Excellent Early and Major Molecular Responses Observed with Asciminib Treatment for CP-CML: Results from the ALLG CML13 Ascend-CML Study

ATP-competitive BCR::ABL1 inhibitors are effective in many patients with CP-CML patients. However, a significant minority experience treatment failure with currently available drugs due to resistance or toxicity. Asciminib, a first-in-class myristoyl site BCR::ABL1 inhibitor, is now indicated in many jurisdictions for CP-CML after ≥2 prior lines of treatment. The Australasian Leukaemia and Lymphoma Group (ALLG) CML13 ASCEND-CML trial assessed its tolerability and efficacy in the frontline setting, where data are scarce.

ALLG CML13 is a prospective open-label phase II study that completed enrolment in Dec 2022 at 14 sites. Patients commenced asciminib 40mg twice a day (BID) at time of diagnosis, and were assessed according to optimal 2020 ELN targets (BCR::ABL1 ≤10%, ≤1% & ≤0.1% at 3, 6, 12 months respectively); and ≤0.01% at 18 months. Patients in Major Molecular Response (MMR; BCR::ABL1 ≤0.1%) at 12 months were switched to 80mg QD for ease of administration. Patients with treatment failure (BCR::ABL1 >10% at 3 or 6 months; BCR::ABL1 >1% at 12 or 18 months) continued asciminib, with additional imatinib or dasatinib or nilotinib, according to physician preference. Patients with a suboptimal response at 6, 12, or 18 months, but without treatment failure, continued asciminib but with the dose doubled to 80mg BID. This is a pre-specified analysis of the co-primary end points: i) final analysis of Early Molecular Response (EMR, BCR::ABL1 ≤10% at 3 months) and ii) interim analysis of MMR by 12 months.

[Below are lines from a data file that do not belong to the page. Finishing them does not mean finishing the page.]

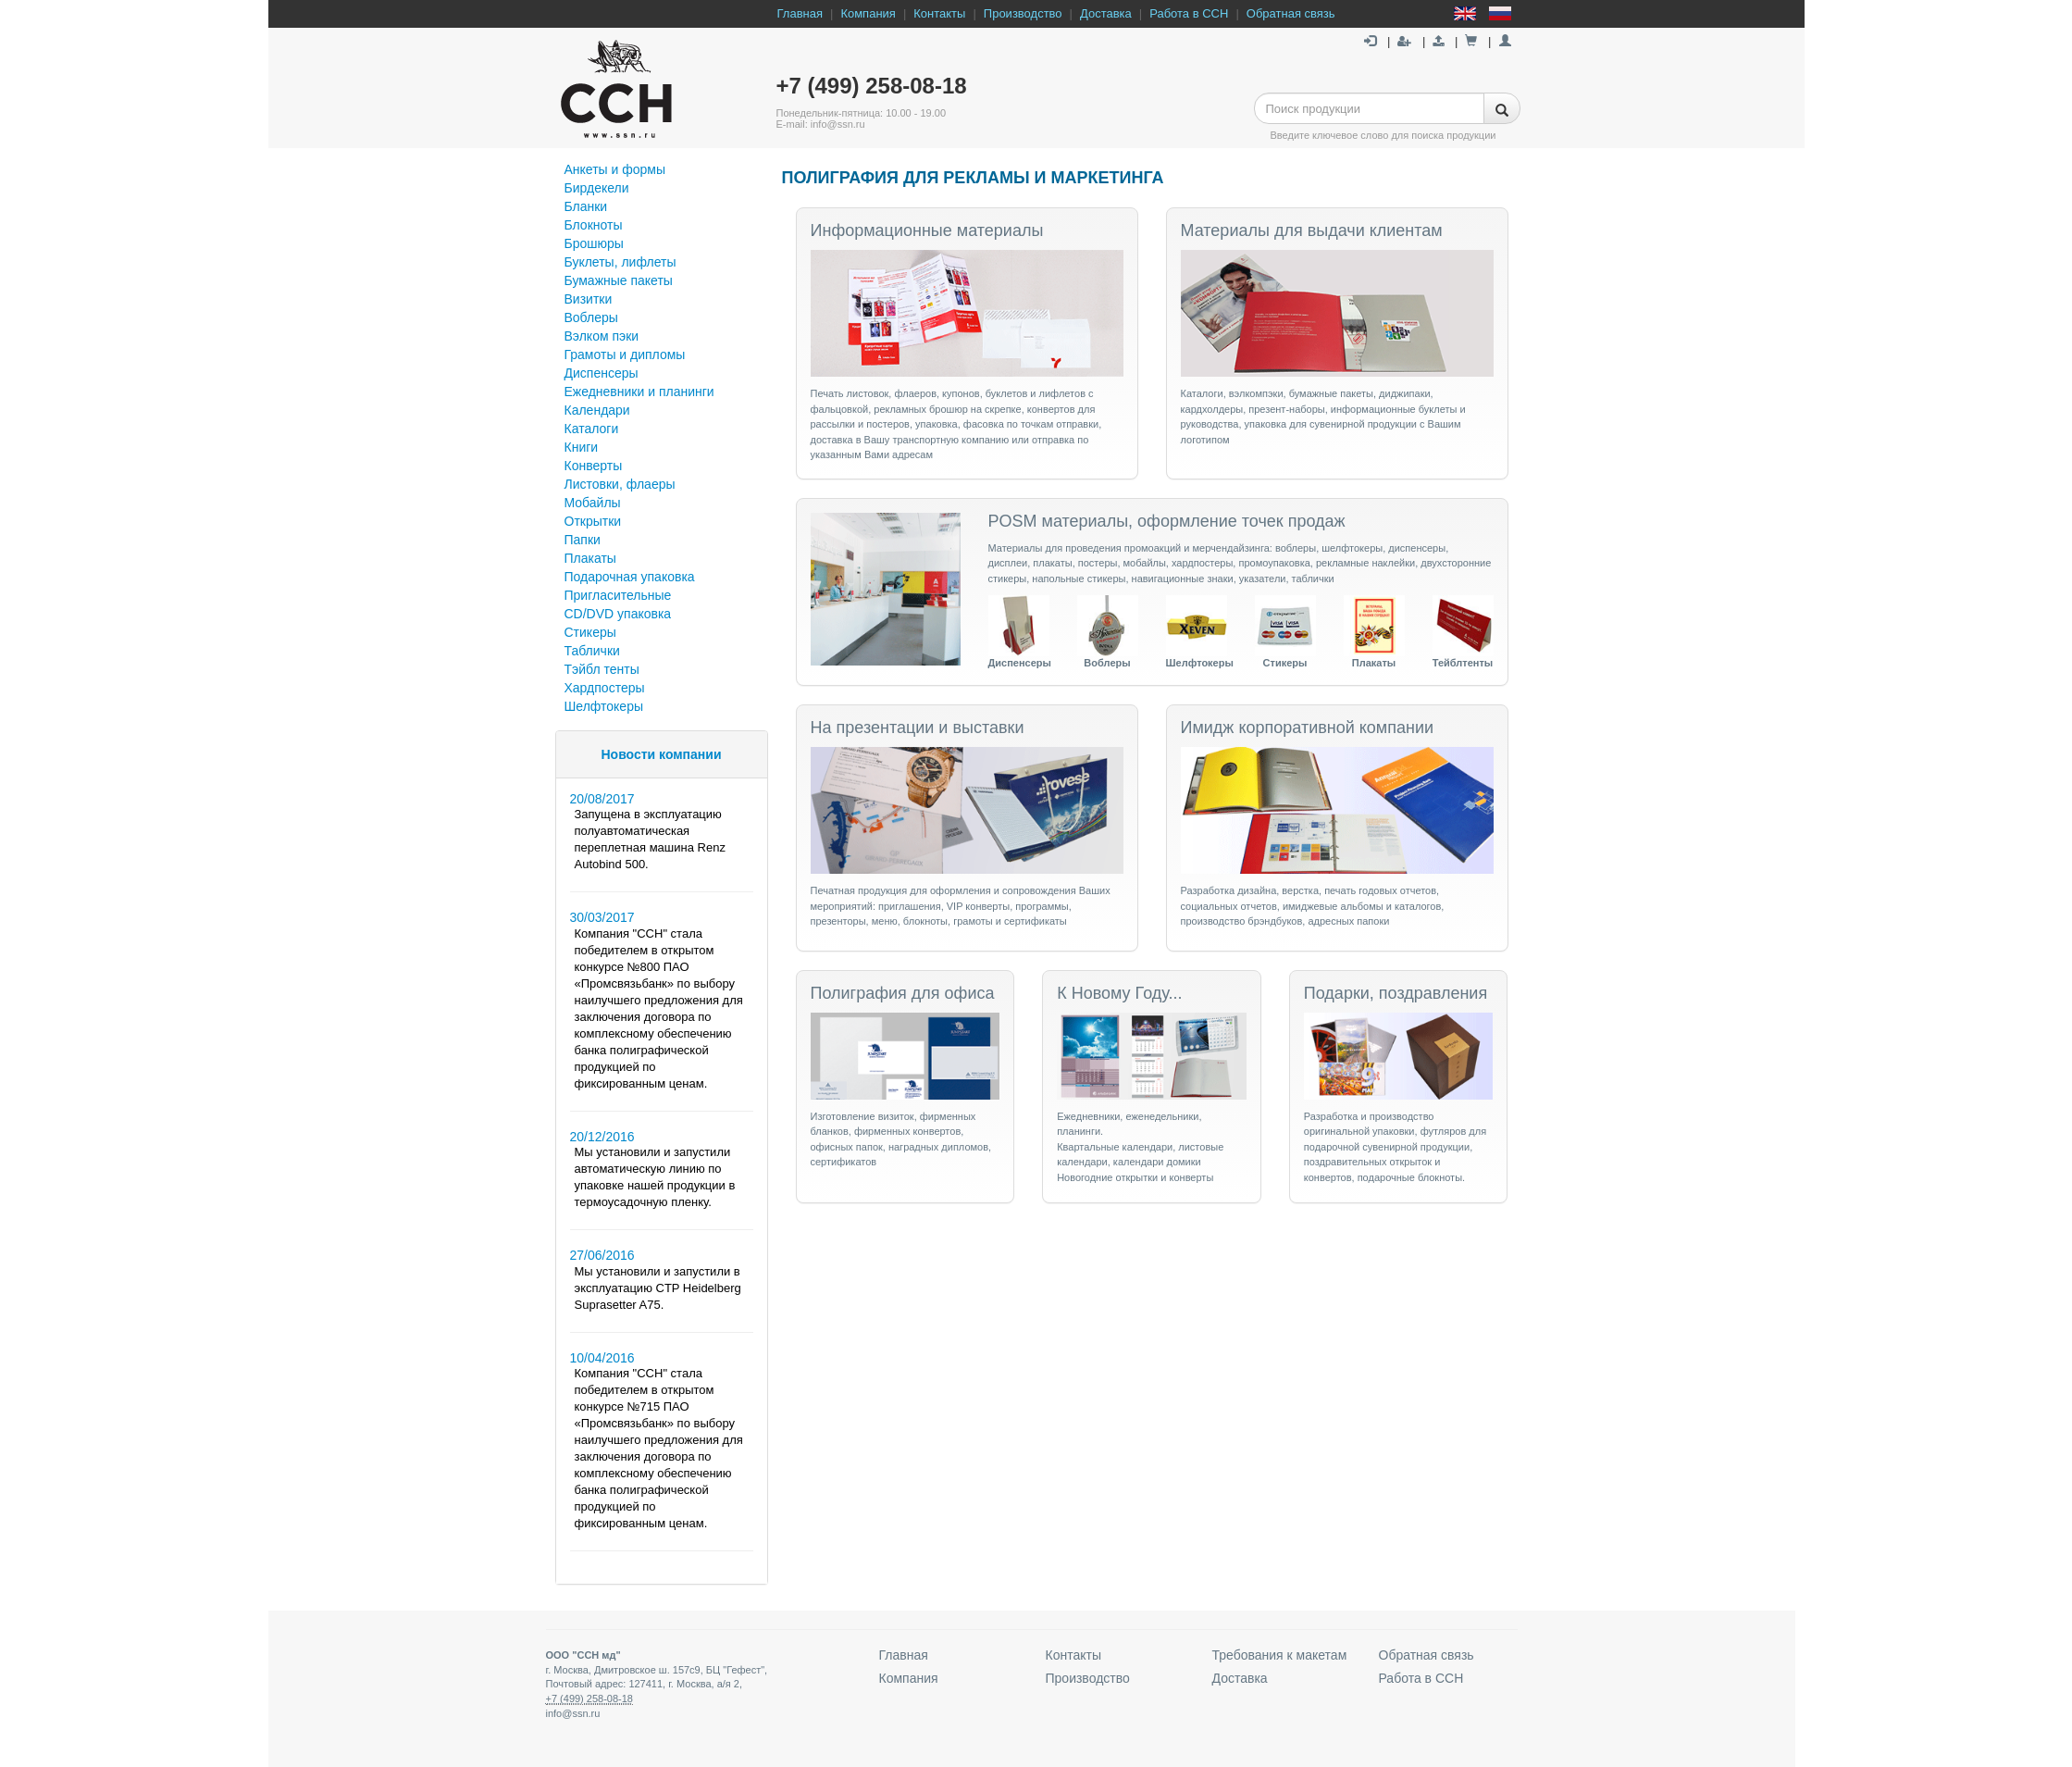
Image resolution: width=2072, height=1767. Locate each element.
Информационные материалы (927, 230)
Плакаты (590, 558)
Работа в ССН (1188, 13)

By data cut-off in May 2023, 101 patients had median follow-up of 20 (0-29) months (including 1 patient who enrolled but never started therapy due to elevated lipase at baseline). Grade 3/4 adverse events (AEs) included neutropenia and thrombocytopenia, (reported in 6% and 5% of patients, respectively); increased lipase/amylase reported in 8% (clinical pancreatitis reported in 2%), anaemia (2%), infection (2%) and 1% each of increased AST/ALT, back, abdominal and chest pain from pulmonary embolism. The only treatment emergent vascular event was a stroke, reported in a male patient aged 73 with pre-existing diabetes and hypertension, after 20 months of asciminib. Fifteen patients discontinued asciminib: 6 due to AEs (2 with persistent cytopenia requiring an allograft, 3 with recurrent asymptomatic lipase elevation, 1 with pancreatitis); 3 lost to follow-up; and 6 due to resistant disease (1 confirmed loss of MMR at 9 months, without ABL1 mutation; 1 transformed to lymphoid blast crisis at 6 months with myristoyl site mutations A337T/V and P465S; 1 loss of MMR at 6 months with A337T mutation; 1 loss of MR2 with V506L; and 2 with failure to achieve EMR - below). No other transformation occurred.

During the first 3 months of treatment, 85% of patients had an assigned dose density of >90%; 9% of patients dose reduced to <66%. EMR was achieved by 94/101 patients (93.1%; 96% CI 86-97%): 1 patient never started treatment, 1 patient missed this assessment, 3 patients had withdrawn by this timepoint, and 2 had BCR::ABL1 of 24% and 210%, respectively. Neither of the EMR failure patients had myristoyl site mutations; both were subsequently intolerant of combination TKI/asciminib therapy because of cytopenia and headaches, respectively and are now on dasatinib monotherapy. Six patients dose escalated and remain on asciminib 80mg BID: 3 after failing to achieve MMR by 12 months, & 3 failing to achieve MR4 after 18 months; 2 have since achieved their targets.

By 3 months, 48/101 (48%) patients achieved MMR and 12 (11.9%) achieved MR4. Considering only patients with >12 months of follow up, the interim rate of MMR by 12 months is 62/75 patients (82.7%; 98% CI 70-92%). With “off-protocol for any reason” as the competing risk, the cumulative incidences of MMR & MR4.5 by 12 months were 81.1% & 32.3% respectively (Figure).

ASCEND is one of the first studies using frontline asciminib, with excellent achievement of EMR and MMR, and low transformation rate. Rates of MMR at 12 months are comparable to those reported with second generation TKIs, though achievement of deeper responses appears more rapid with asciminib. Treatment was well tolerated in general: majority of AEs were grade I/II events that did not result in treatment discontinuation, and only one vascular event was observed. Early achievement of MMR and MR4 may accelerate eligibility for, & increased success of, treatment-free remission attempts.